ボーダーライン。Neo【中】

 ーーこの後、檜は抱き締めたのかな……。

 ぼんやりとそんな事を考え、あのCMを思い出した。

 令嬢にピンク色の口紅を引く、執事姿の彼を思い、心臓の奥がキュッと痛んだ。

 白黒写真の檜をそっと指先で撫でてみる。眼鏡を掛けたその横顔からは何も読み取れない。

 髪を短く切り、更には写真の効果で黒髪に見えるせいか、あたしは高三の秋、檜がたった一度だけ髪を黒く染めた事を思い出していた。

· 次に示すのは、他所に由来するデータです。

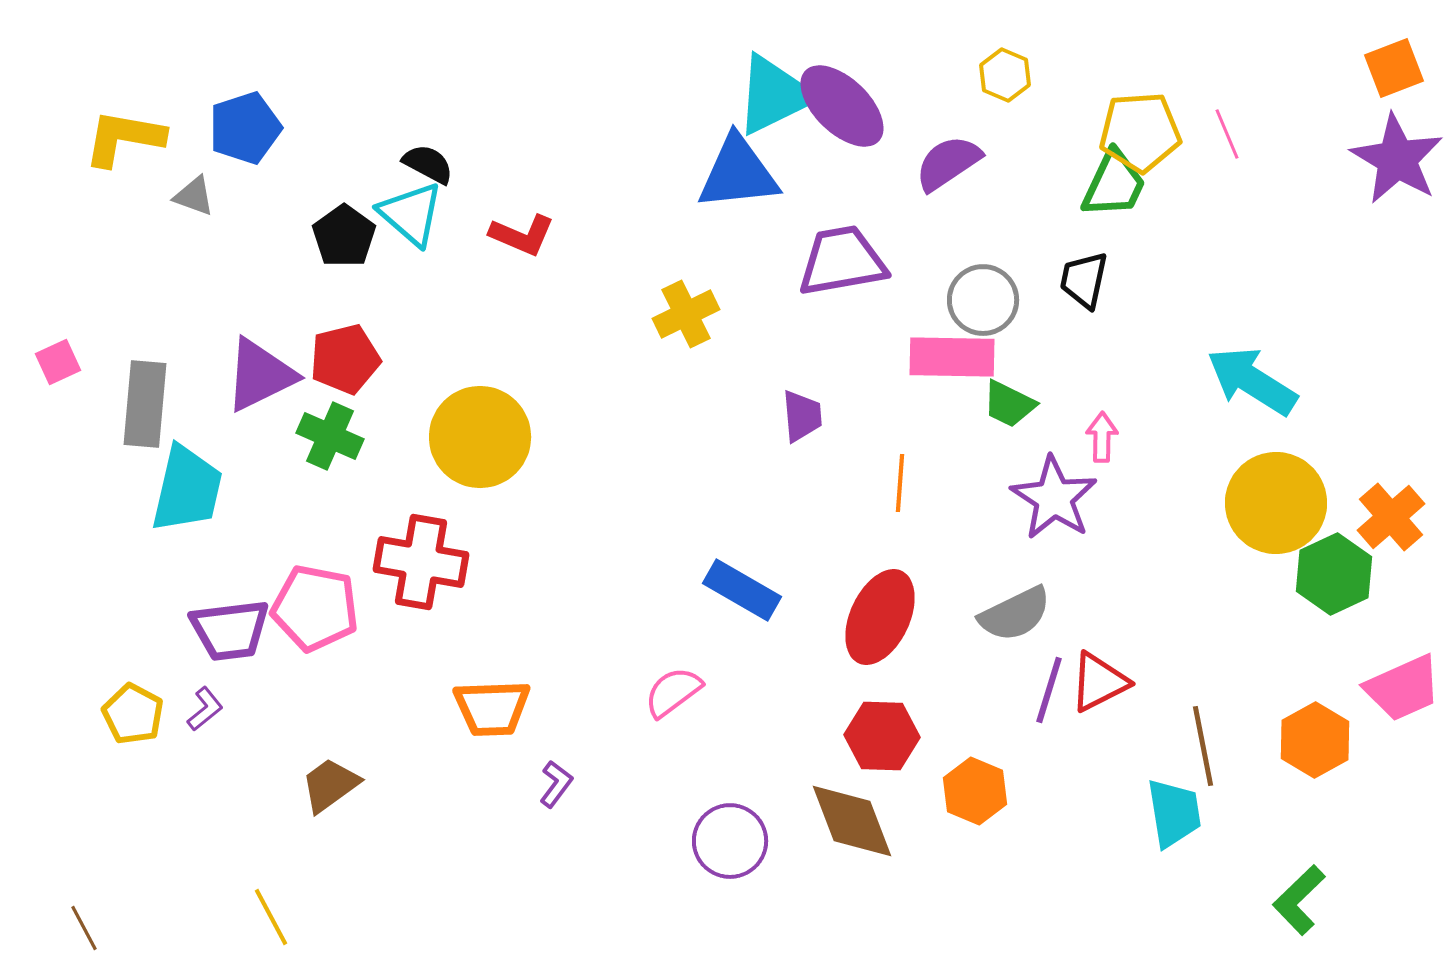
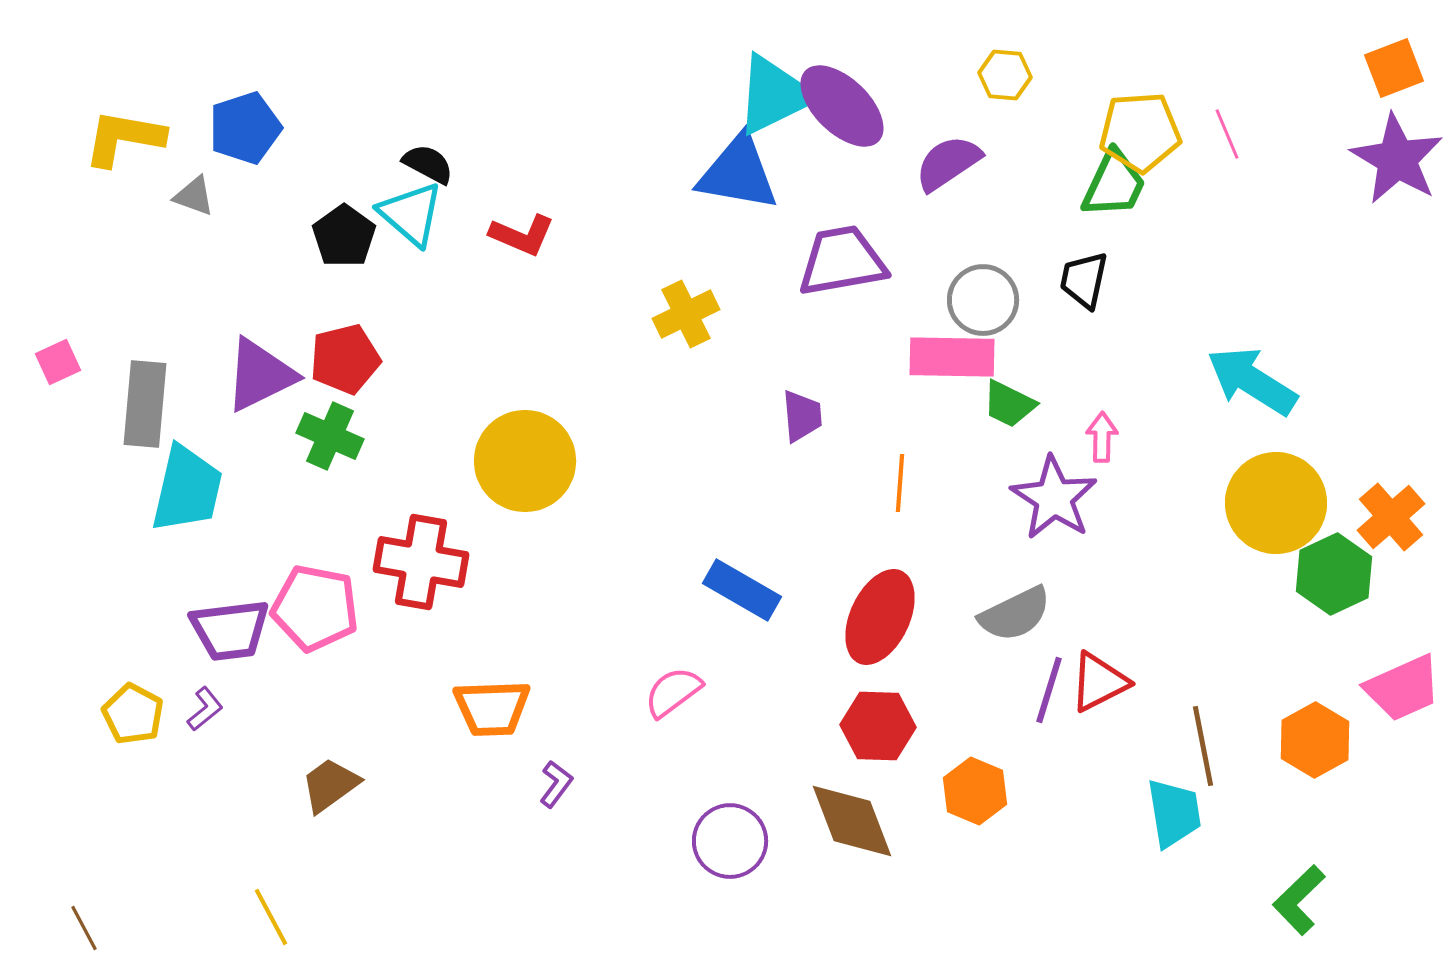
yellow hexagon at (1005, 75): rotated 18 degrees counterclockwise
blue triangle at (738, 173): rotated 16 degrees clockwise
yellow circle at (480, 437): moved 45 px right, 24 px down
red hexagon at (882, 736): moved 4 px left, 10 px up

 檜はあたしの親へ挨拶に行くため、地毛である茶髪をわざわざ黒髪に染めていた。

 ーーあの頃。もっと頑張っていれば、違う未来も有ったのかな。

 精神的に弱過ぎるあたしのせいで、あたしは自分も含めて彼を傷付けた。

 過ぎた事を悔やんでも仕方ないと知りつつ、あの頃、もしも、と考えてしまう。

 あたしは自然と下唇を噛んでいた。

 複雑な思いが交錯する。

 檜と一緒になる未来は、自分から手放してしまったというのに、彼が他の誰かのモノになるのは嫌だ。

 全く自分勝手過ぎて、嫌気がさす。

 けれど、コレはきっとファンの心理だ。二次元の彼に女性の影など考えられない、そういう気持ちなんだ。

 あたしは無理やりそう結論付けた。

 それにもしこのスキャンダルが本当だとすれば、得手勝手な私情は抜きにして、きっと彼にとっては良い結果となっただろう。

 あたし以外に好きな人を見つけてその想いが実ったのだとすれば。